Después de varias semanas marcadas por lluvias y temperaturas otoñales, incluso durante las festividades de Pascua, el 25 de abril y el 1 de mayo, Italia se prepara para recibir un primer adelanto del verano.
La llegada del anticiclón de las Azores traerá consigo cielos despejados y un aumento progresivo de las temperaturas, aunque no será un cambio homogéneo en todo el país.
Los primeros días de esta semana seguirán siendo inestables, especialmente en el Norte, pero a partir del martes 27 de mayo se espera una mejora paulatina del clima.
Las previsiones del servicio meteorológico de la Aeronáutica Militar indican que el martes comenzará con cielo parcialmente nublado en el norte, con nubosidad más densa por la tarde en regiones como Piamonte, el oeste de Lombardía y el Triveneto, donde podrían producirse “lluvias aisladas, incluso de carácter tormentoso”.
En el centro y Cerdeña se espera un cielo parcialmente nublado, zonas en las que no se descartan breves precipitaciones. En el Sur y Sicilia el tiempo será más estable, con cielos mayormente despejados o poco nubosos, salvo por algunas nubes en las zonas montañosas de Calabria y Sicilia.
El miércoles 28, el tiempo seguirá siendo inestable en el noreste y en el arco alpino, mientras que en las islas mayores se mantendrá el clima estable. En el resto del país, se esperan nubes intermitentes y alguna lluvia breve en zonas montañosas.
El jueves 29 traerá mejoras al noroeste, pero con residual inestabilidad en el Triveneto y los Alpes orientales.
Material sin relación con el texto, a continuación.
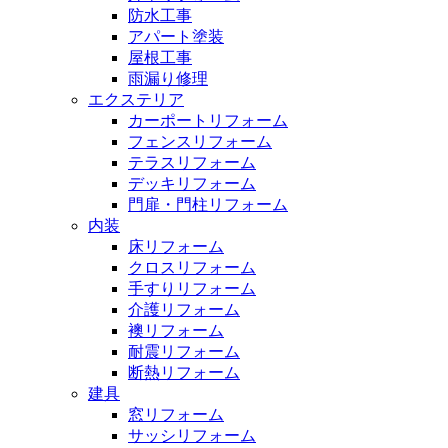
防水工事
アパート塗装
屋根工事
雨漏り修理
エクステリア
カーポートリフォーム
フェンスリフォーム
テラスリフォーム
デッキリフォーム
門扉・門柱リフォーム
内装
床リフォーム
クロスリフォーム
手すりリフォーム
介護リフォーム
襖リフォーム
耐震リフォーム
断熱リフォーム
建具
窓リフォーム
サッシリフォーム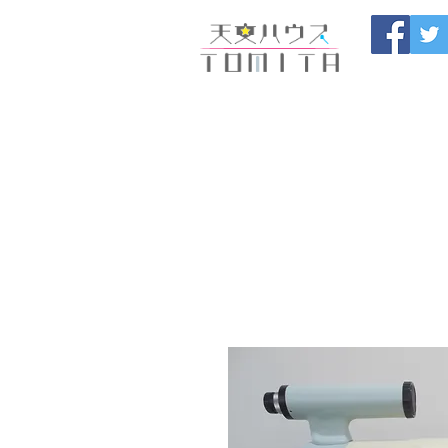
Onojo City, F
Maintenance |
HOME
新しいページ
開催
ブログ
お問い合わせ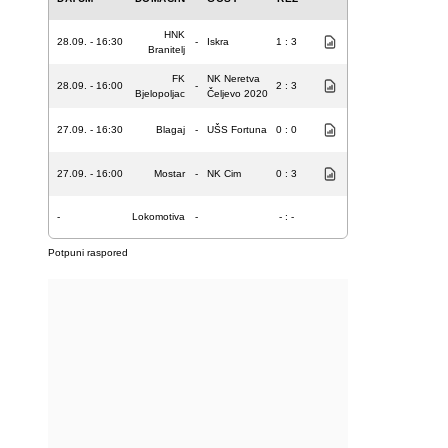
HNK
28.09. - 16:30
-
Iskra
1 : 3
Branitelj
FK
NK Neretva
28.09. - 16:00
-
2 : 3
Bjelopoljac
Čeljevo 2020
27.09. - 16:30
Blagaj
-
UŠS Fortuna
0 : 0
27.09. - 16:00
Mostar
-
NK Cim
0 : 3
-
Lokomotiva
-
- : -
Potpuni raspored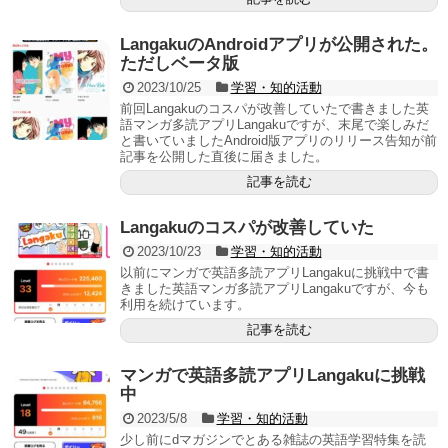
LangakuのAndroidアプリが公開された。
ただしベータ版
2023/10/25
学習・知的活動
前回Langakuのコスパが改善していたで書きました英
語マンガ多読アプリLangakuですが、末尾で楽しみだ
と書いていましたAndroid版アプリのリリース告知が前
記事を公開した直後に届きました。
記事を読む
Langakuのコスパが改善していた
2023/10/23
学習・知的活動
以前にマンガで英語多読アプリLangakuに挑戦中で書
きました英語マンガ多読アプリLangakuですが、今も
利用を続けています。
記事を読む
マンガで英語多読アプリLangakuに挑戦
中
2023/5/8
学習・知的活動
少し前にdマガジンでとある雑誌の英語学習特集を読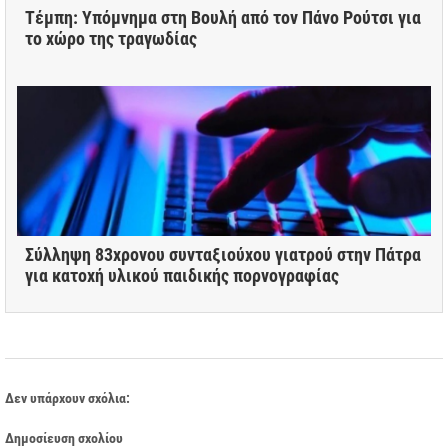
Τέμπη: Υπόμνημα στη Βουλή από τον Πάνο Ρούτσι για
το χώρο της τραγωδίας
Σύλληψη 83χρονου συνταξιούχου γιατρού στην Πάτρα
για κατοχή υλικού παιδικής πορνογραφίας
Δεν υπάρχουν σχόλια:
Δημοσίευση σχολίου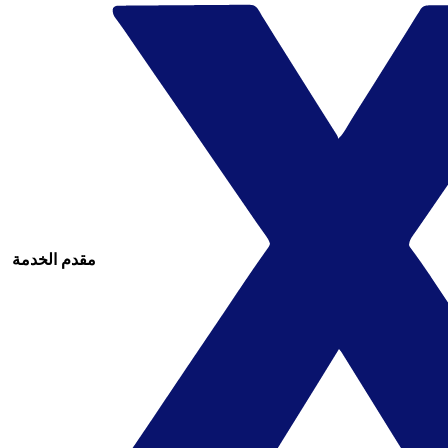
مقدم الخدمة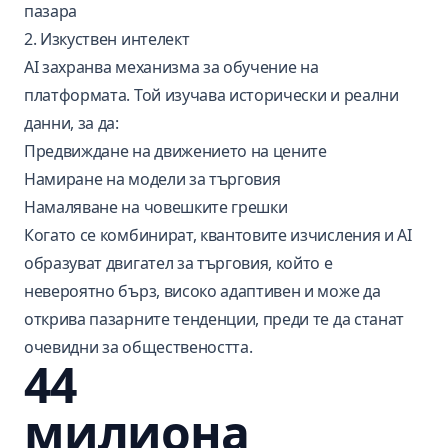
пазара
2. Изкуствен интелект
AI захранва механизма за обучение на
платформата. Той изучава исторически и реални
данни, за да:
Предвиждане на движението на цените
Намиране на модели за търговия
Намаляване на човешките грешки
Когато се комбинират, квантовите изчисления и AI
образуват двигател за търговия, който е
невероятно бърз, високо адаптивен и може да
открива пазарните тенденции, преди те да станат
очевидни за обществеността.
44
милиона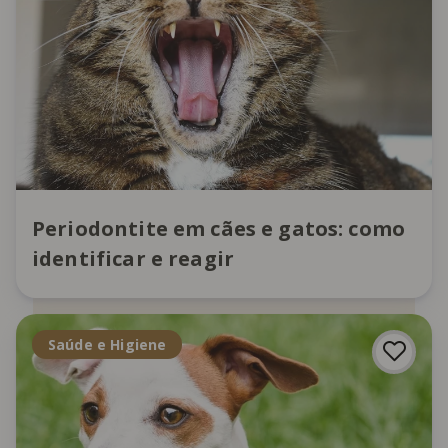
Periodontite em cães e gatos: como
identificar e reagir
Saúde e Higiene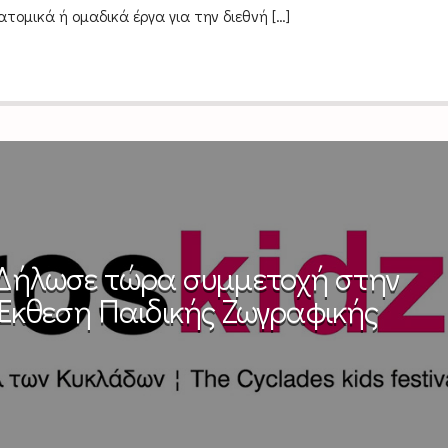
τομικά ή ομαδικά έργα για την διεθνή […]
: Δήλωσε τώρα συμμετοχή στην
 Έκθεση Παιδικής Ζωγραφικής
En el centro y sur del país se prevé un cielo mayormente despejado, aunque aún podrían registrarse algunos chubascos en las áreas apenínicas y en las costas adriáticas de Marcas, Abruzos, Molise y el Gargano.
Para el viernes 30 se anticipa una breve tregua meteorológica gracias a una presión alta en aumento, pero ya en la noche del sábado 31 podría llegar un nuevo frente perturbado por el noroeste.
De cara al puente del 2 de junio, el panorama se presenta más alentador. En la llanura padana y en algunas zonas del centro del país, las temperaturas podrían alcanzar los 30 °C, y en el interior de Apulia y de las islas mayores podrían llegar a los 32 °C. Sin embargo, esta bonanza no será uniforme: “durará a largo plazo la lucha entre la alta presión africana y los empujes frescos del norte”, lo que resultará en diferencias significativas según la zona.
El inicio de junio marcará oficialmente el comienzo del verano meteorológico, con un país dividido térmicamente: al noroeste y en el lado tirrénico las temperaturas estarán por encima de lo normal, mientras que en el Adriático medio y el sur de Italia serán más moderadas, reflejando aún cierta inestabilidad a nivel continental.